REFLECTION 6: The Best Course
The moon is high—clearly I slept. They’ll sleep, too. Most of them and perhaps all of them. What have they done with the passengers? There’s no one behind these glass doors, no one in the bedroom behind this veranda. Luggage, yes, and a rumpled bed; but no people. We would have seen bodies in the water, surely. Not a great many perhaps, in proportion to the passengers and crew; but ten or twenty, certainly. We saw none, except for poor Al Alamar. He returned to the ship, found the hijackers in control, and tried to fight them. He was a soldier, and a brave one.

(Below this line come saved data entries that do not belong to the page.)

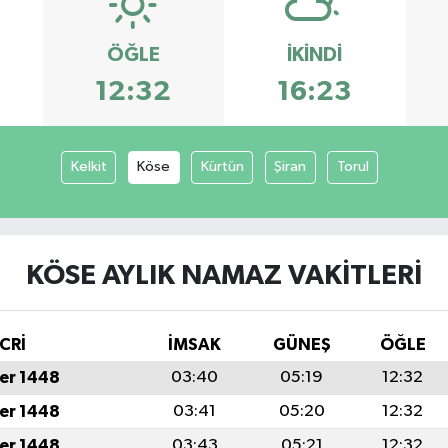
ÖĞLE
İKINDI
12:32
16:23
Kelkit
Köse
Kürtün
Şiran
Torul
KÖSE AYLIK NAMAZ VAKITLERI
CRİ
İMSAK
GÜNEŞ
ÖĞLE
er 1448
03:40
05:19
12:32
er 1448
03:41
05:20
12:32
er 1448
03:43
05:21
12:32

Did the other soldiers fight? Some of them at least? There were a good many on the ship, apparently, most of them in second class. There were enough for Vanessa to hold a meet-greet-and-hook-up party for them.

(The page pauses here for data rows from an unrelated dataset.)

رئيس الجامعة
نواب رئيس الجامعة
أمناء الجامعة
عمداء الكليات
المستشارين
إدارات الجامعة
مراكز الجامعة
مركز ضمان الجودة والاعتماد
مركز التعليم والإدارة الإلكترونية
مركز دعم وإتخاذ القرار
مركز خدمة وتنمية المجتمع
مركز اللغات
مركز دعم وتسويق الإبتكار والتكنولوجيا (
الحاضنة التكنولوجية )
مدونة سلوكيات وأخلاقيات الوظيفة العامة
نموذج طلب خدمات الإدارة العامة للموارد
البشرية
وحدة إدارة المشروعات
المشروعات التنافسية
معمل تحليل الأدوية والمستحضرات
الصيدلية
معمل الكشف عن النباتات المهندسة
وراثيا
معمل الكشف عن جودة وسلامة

Chelle went, and I ought to have gone with her. She was angry, but would she have made a scene if I had come in later? Very possibly she would, if she were drunk by then. Certainly she was drunk later—or so I’d like to believe. Was our seventh person drunk too? Was Jane Sims drunk? Did she think Jim or Jerry might be Don? Was Don a soldier? I’d like to think that he was, and that she did.

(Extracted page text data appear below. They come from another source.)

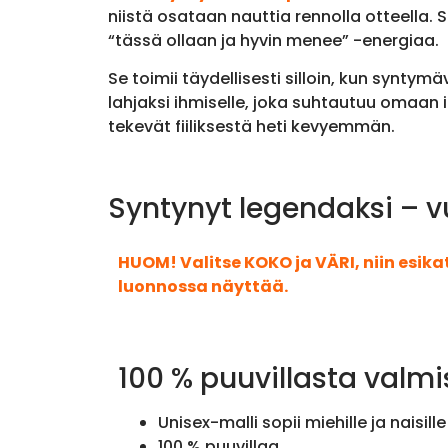
niistä osataan nauttia rennolla otteella.
“tässä ollaan ja hyvin menee” -energiaa.
Se toimii täydellisesti silloin, kun synty
lahjaksi ihmiselle, joka suhtautuu omaan i
tekevät fiiliksestä heti kevyemmän.
Syntynyt legendaksi – v
HUOM! Valitse KOKO ja VÄRI, niin esik
luonnossa näyttää.
100 % puuvillasta valmi
Unisex-malli sopii miehille ja naisille
100 % puuvillaa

If the soldiers fought, Jim and Jerry may be dead, for which I now owe them even more. As much as I owe poor Al Alamar.
I’m no soldier nor am I brave, only a killer with an empty gun. Vanessa thought I was brave because I fought that military cop. That wasn’t courage, only rage. Rage because he had struck me, and frustration because Chelle hadn’t recognized me. We killers, we murderers, how often we do it because we’re angry or frustrated or both. That man who kicked a little child to death. His girlfriend’s child, and perhaps he was its father. He or some other man she had met in the same bar or another bar.…
Chelle may be pregnant; but if she is, the infant she carries will not be mine. Will I ever have a child?
Have a son? Will I, someday, kick him to death?
How many murder cases have I defended? Eight I can think of offhand. Even a murderer deserves to have someone to speak for him, someone who will explain to the jury why he did what he did and show him where his best interests lie. I did what I could for them, even for the woman who killed her own children.